**TRY IT:** In the entries below, find the line containing "장의 기능을 돕는 좌훈요법 등도 처방된다. 보통 1~6개월". Copy it and all lines after it, exactly, through the end.

Start of PROVIDED ENTRIES

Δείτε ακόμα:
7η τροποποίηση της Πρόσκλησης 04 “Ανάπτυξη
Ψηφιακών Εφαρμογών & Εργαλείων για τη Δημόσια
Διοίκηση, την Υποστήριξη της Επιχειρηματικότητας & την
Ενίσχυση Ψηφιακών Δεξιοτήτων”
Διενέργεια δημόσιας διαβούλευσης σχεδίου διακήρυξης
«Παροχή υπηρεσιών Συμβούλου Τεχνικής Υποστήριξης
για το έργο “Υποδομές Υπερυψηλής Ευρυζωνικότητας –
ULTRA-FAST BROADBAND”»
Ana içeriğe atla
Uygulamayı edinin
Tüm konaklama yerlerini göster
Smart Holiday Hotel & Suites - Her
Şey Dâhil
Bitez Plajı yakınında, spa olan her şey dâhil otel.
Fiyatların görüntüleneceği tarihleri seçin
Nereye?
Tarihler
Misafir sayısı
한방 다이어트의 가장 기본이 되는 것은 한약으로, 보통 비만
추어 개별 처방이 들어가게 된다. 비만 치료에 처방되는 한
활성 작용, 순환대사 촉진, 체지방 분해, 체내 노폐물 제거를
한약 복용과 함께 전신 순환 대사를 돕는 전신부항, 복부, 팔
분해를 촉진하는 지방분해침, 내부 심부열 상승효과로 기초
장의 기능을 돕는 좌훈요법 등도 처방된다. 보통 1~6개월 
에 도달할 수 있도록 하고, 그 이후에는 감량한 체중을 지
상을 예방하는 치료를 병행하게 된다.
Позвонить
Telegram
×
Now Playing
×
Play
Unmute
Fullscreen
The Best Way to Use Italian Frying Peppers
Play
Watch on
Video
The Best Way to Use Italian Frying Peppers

End of PROVIDED ENTRIES

**SOLVED PROBLEM:**
장의 기능을 돕는 좌훈요법 등도 처방된다. 보통 1~6개월 
에 도달할 수 있도록 하고, 그 이후에는 감량한 체중을 지
상을 예방하는 치료를 병행하게 된다.
Позвонить
Telegram
×
Now Playing
×
Play
Unmute
Fullscreen
The Best Way to Use Italian Frying Peppers
Play
Watch on
Video
The Best Way to Use Italian Frying Peppers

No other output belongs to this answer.